Given the inherent tendency of the HHO algorithm to randomly select a large parameter set during its initial phase, it is recommended to consider a high number of iterations for more effective parameter learning and optimization. As evidenced by the results, optimal performance is achieved when the iteration count is set to either 200 or 500. This high iteration requirement aligns with the nature of the HHO algorithm, which necessitates numerous iterations to reach convergence.

It is important to note that the results presented in this section pertain to the Random Forest classifier, which emerged as the superior classifier based on the experimental evaluation of the proposed algorithm.

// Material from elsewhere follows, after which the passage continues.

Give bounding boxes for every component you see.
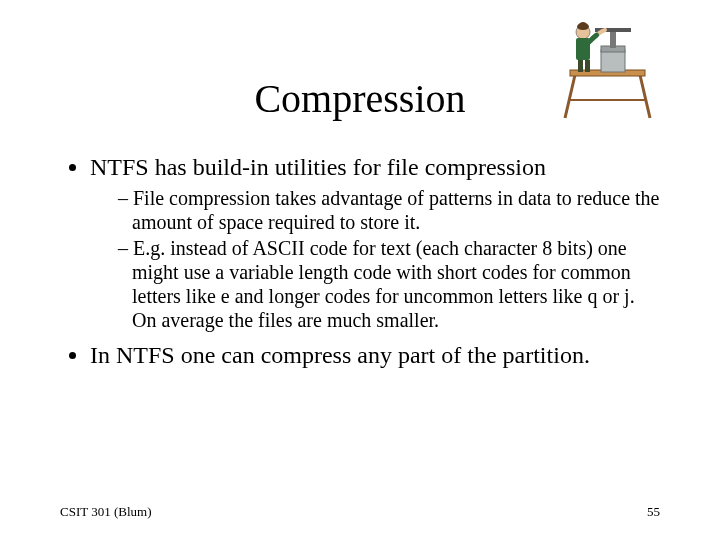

In the next step, the proposed algorithm is evaluated with respect to the number of particles. As depicted in Fig. 3, the algorithm exhibits optimal performance when the particle count is either 7 or 10. Given the cooperative nature of hawks during prey besiegement, it is advantageous to maintain a minimal hawk population. Contrary to other evolutionary methods, the experimental results demonstrate that the proposed algorithm enhances performance with a reduced particle count. It is noteworthy that when the particle count escalates to 40 or beyond, there is a significant decline in both execution speed and peak accuracy.

bi-15-30340-g003
Fig. 3.

Comparison of highest accuracy based on the number of particles.


Accuracy of different classifiers

Given that the proposed algorithm is a hybrid and its performance is contingent on the classifier employed, it is imperative to evaluate its efficiency with various classifiers. This section of the experiment is conducted to ascertain that appropriate feature selection does not significantly impact the method’s efficiency, irrespective of the classifier used. The proposed algorithm was implemented using a range of classifiers, specifically K-Nearest Neighbors (KNN), Decision Tree (DT), Support Vector Machine (SVM), Random Forest (RF), and Naive Bayes (NB). These classifiers were applied across four distinct datasets. The evaluation was carried out based on multiple criteria, the outcomes of which are delineated in Table 1. Owing to its generalizability, the RF classifier outperforms in nearly all datasets. RF conducts feature selection in an embedded manner and eliminates a substantial number of redundant features. Furthermore, RF is a hybrid method that reaps the benefits of estimates from multiple classifiers. DT also exhibits relatively high generalizability compared to other classifiers. The number of neighbors for the KNN classifier is set to three, and this classifier demonstrates satisfactory accuracy in this experiment. As depicted in Table 1, the accuracy of the proposed algorithm consistently surpasses 85%, regardless of the dataset and classifier utilized. These results suggest that the algorithm’s performance is not dependent on the classifier, maintaining high accuracy consistently. In addition, the values of other criteria are also advantageous for the proposed algorithm, indicating that it is not biased toward the majority class.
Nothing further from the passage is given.